**EXERCISE DIRECTIONS:** Please go line by line through the material and copy each one containing the word "more".

**EXTRACTED DATA:**
- - - - - - -
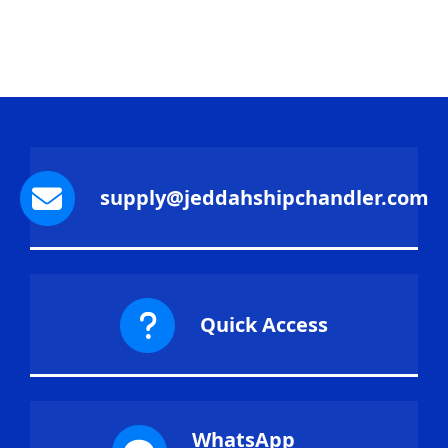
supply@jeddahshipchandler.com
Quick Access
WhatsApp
- - - - - - -
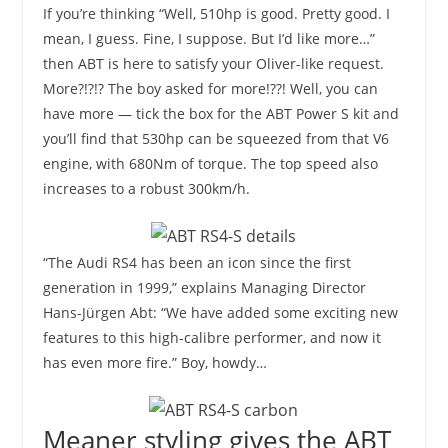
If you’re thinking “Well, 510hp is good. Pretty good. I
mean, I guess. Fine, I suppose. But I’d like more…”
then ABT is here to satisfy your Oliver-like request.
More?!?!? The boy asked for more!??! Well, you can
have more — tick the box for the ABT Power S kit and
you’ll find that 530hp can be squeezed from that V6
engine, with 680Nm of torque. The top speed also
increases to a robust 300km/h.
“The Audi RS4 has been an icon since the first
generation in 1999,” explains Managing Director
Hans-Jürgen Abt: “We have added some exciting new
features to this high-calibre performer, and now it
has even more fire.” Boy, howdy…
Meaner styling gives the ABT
- - - - - - -
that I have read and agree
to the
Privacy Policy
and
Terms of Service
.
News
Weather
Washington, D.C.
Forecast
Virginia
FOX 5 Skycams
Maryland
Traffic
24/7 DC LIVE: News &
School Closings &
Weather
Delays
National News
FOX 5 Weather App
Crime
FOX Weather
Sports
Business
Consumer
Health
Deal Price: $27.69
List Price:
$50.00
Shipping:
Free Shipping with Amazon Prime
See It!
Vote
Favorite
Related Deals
- - - - - - -
**REPLY TO THE EXERCISE:**
mean, I guess. Fine, I suppose. But I’d like more…”
More?!?!? The boy asked for more!??! Well, you can
have more — tick the box for the ABT Power S kit and
has even more fire.” Boy, howdy…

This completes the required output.